Kinins such as bradykinin can be generated in vessel walls, especially in endothelial cells that contain the components such as kinin precursors and kinin-generating enzymes, necessary for the production of kinins[32]. The biological effects of kinins are mediated by stimulation of constitutively expressed B2 receptors and inducible B1 receptors. In endothelial cells, activation of B2 receptors by bradykinin releases NO, prostacyclin, EDHF and tissue plasminogen activator, which exert diverse physiological and pathological actions on cardiovascular system, including regulation of coronary vascular tone and local blood flow of organs, coagulation, fibrinolysis, and water-electrolyte[33,34]. Stimulation of B1 receptors by its agonists also induce NO-mediated vasodilation[35]. Due to very short half-life in the blood, bradykinin essentially plays an autocrine/paracrine role. Experimental studies have demonstrated a protective role of bradykinin B2 receptors on cardiovascular function.

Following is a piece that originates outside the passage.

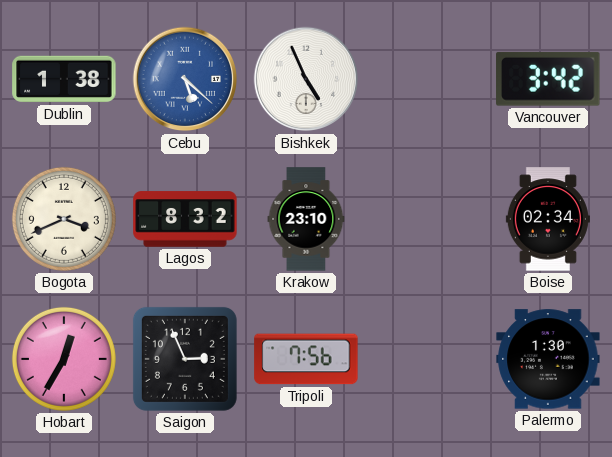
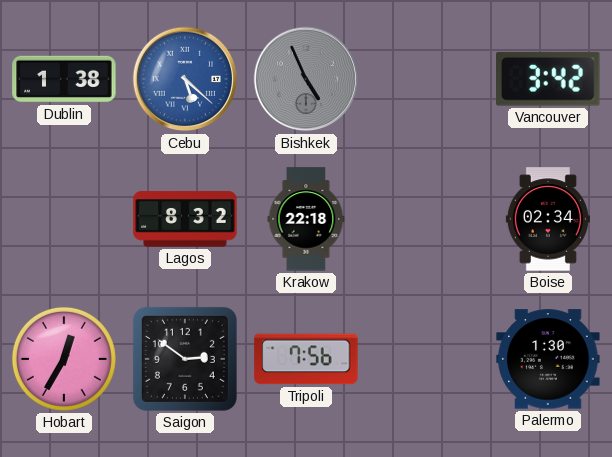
Bishkek dial: white -> grey
Bogota: 3:41 -> none
Krakow: 23:10 -> 22:18
Saigon: 2:56 -> 2:51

It is, at least in part, due to opposing effects of bradykinin B2 receptor activation on angiotensin II AT1 receptor activation because of multiple cross-talks between the kallikrein-kinin system and the renin-angiotensin system[36]. This explains the contribution of kinins to the cardiovascular protective effects of angiotensin-converting (ACE) inhibitors and angiotensin AT1 receptor blockers. Deletion of both B1 and B2 receptors in diabetic mice exacerbates nephropathy as indicated by increased oxidative stress, mitochondrial DNA deletions and renal expression of fibrogenic genes, suggesting a protective role of the kallikrein-kinin system on diabetic nephropathy[37]. However, these mice exhibit neither accelerated cardiac dysfunction nor ROS production, challenging the protective role of kinins in this setting[38]. Otherwise, kinins can increase endothelial permeability[39] and are involved in inflammatory responses by activating phospholipase A2 to release arachidonic acid that is used for the production of vasoconstrictor prostanoids, which may be harmful for endothelial function.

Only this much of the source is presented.